- _Input material_
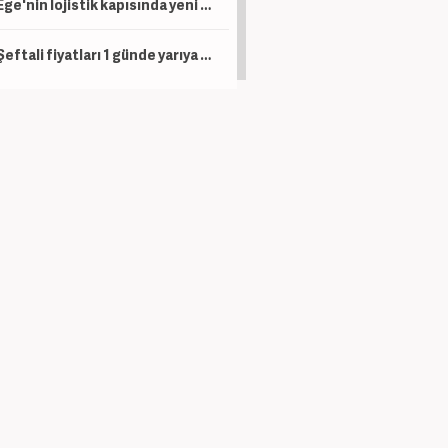
Ege'nin lojistik kapısında yeni dönem: İzmir Limanı modernizasyonla devleşecek
Şeftali fiyatları 1 günde yarıya düştü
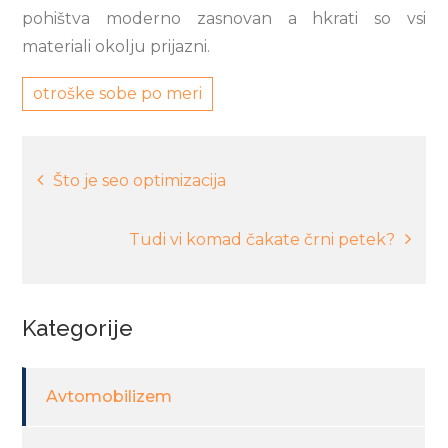
pohištva moderno zasnovan a hkrati so vsi
materiali okolju prijazni.
otroške sobe po meri
Navigacija
Što je seo optimizacija
prispevka
Tudi vi komad čakate črni petek?
Kategorije
Avtomobilizem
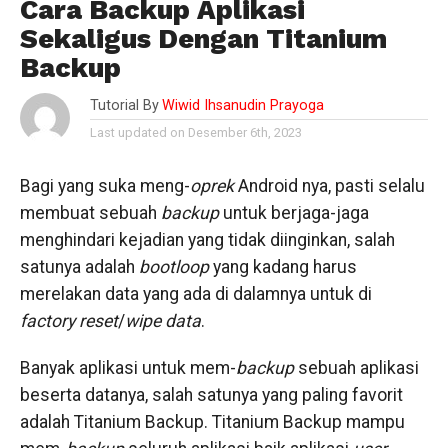
Cara Backup Aplikasi
Sekaligus Dengan Titanium
Backup
Tutorial By
Wiwid Ihsanudin Prayoga
Last updated on Desember 6th, 2023
Bagi yang suka meng-
oprek
Android nya, pasti selalu
membuat sebuah
backup
untuk berjaga-jaga
menghindari kejadian yang tidak diinginkan, salah
satunya adalah
bootloop
yang kadang harus
merelakan data yang ada di dalamnya untuk di
factory reset
/
wipe data
.
Banyak aplikasi untuk mem-
backup
sebuah aplikasi
beserta datanya, salah satunya yang paling favorit
adalah Titanium Backup. Titanium Backup mampu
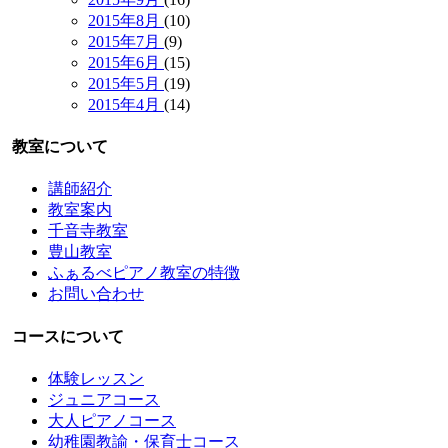
2015年8月
(10)
2015年7月
(9)
2015年6月
(15)
2015年5月
(19)
2015年4月
(14)
教室について
講師紹介
教室案内
千音寺教室
豊山教室
ふぁるべピアノ教室の特徴
お問い合わせ
コースについて
体験レッスン
ジュニアコース
大人ピアノコース
幼稚園教諭・保育士コース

- _Requirement_
Extract every line containing the string "salah" from the data above.

- _Final answer_
menghindari kejadian yang tidak diinginkan, salah
beserta datanya, salah satunya yang paling favorit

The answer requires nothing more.